Stored data entries:
****

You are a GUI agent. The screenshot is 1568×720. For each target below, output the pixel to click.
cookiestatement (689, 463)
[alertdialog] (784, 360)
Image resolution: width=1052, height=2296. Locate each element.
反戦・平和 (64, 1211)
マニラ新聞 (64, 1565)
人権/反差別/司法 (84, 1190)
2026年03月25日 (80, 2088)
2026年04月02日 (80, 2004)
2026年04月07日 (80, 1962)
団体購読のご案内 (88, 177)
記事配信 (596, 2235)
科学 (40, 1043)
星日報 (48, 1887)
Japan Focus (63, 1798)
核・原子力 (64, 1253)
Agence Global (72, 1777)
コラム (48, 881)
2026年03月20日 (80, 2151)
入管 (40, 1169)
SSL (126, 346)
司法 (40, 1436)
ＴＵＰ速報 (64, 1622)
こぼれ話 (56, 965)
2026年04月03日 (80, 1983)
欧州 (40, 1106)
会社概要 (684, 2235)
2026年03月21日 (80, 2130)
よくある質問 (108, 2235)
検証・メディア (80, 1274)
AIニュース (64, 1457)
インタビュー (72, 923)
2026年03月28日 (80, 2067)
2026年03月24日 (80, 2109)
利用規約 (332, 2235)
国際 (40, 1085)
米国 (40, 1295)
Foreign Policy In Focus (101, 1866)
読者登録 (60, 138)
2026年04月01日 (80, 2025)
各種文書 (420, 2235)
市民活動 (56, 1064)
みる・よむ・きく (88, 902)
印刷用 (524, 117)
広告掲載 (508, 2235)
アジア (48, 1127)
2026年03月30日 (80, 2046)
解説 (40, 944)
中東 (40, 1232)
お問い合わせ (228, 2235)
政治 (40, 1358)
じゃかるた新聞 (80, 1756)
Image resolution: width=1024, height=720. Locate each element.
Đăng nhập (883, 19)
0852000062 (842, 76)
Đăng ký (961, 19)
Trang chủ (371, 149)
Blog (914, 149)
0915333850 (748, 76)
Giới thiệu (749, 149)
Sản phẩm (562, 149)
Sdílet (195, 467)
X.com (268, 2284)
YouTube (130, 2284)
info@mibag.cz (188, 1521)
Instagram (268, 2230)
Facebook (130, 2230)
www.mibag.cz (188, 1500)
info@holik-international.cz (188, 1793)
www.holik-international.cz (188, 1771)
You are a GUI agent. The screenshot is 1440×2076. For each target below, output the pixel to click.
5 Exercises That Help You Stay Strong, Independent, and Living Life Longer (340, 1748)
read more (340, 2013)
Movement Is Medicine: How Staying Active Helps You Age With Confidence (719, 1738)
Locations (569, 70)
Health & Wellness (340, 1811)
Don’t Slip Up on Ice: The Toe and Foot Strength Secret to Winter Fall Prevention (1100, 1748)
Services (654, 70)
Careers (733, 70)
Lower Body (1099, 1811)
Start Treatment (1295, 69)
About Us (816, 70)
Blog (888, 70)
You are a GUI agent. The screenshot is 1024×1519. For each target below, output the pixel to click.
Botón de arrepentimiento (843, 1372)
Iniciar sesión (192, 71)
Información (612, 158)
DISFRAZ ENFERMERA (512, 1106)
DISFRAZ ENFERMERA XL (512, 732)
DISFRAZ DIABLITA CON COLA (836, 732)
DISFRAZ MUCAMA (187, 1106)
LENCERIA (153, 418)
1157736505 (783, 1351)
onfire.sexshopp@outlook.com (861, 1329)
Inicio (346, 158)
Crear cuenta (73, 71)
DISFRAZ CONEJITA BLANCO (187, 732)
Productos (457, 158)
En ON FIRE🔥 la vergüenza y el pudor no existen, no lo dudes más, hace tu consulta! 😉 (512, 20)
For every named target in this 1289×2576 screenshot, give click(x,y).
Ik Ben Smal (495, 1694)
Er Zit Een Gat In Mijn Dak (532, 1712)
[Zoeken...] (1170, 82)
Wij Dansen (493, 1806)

****

TASK DIRECTIONS: Only the lines of the data holding the string "element" are wanted; copy each of them.

RESPONSE BELOW:
Image resolution: width=1052, height=2296. Locate each element.
Image resolution: width=1024, height=720. Locate each element.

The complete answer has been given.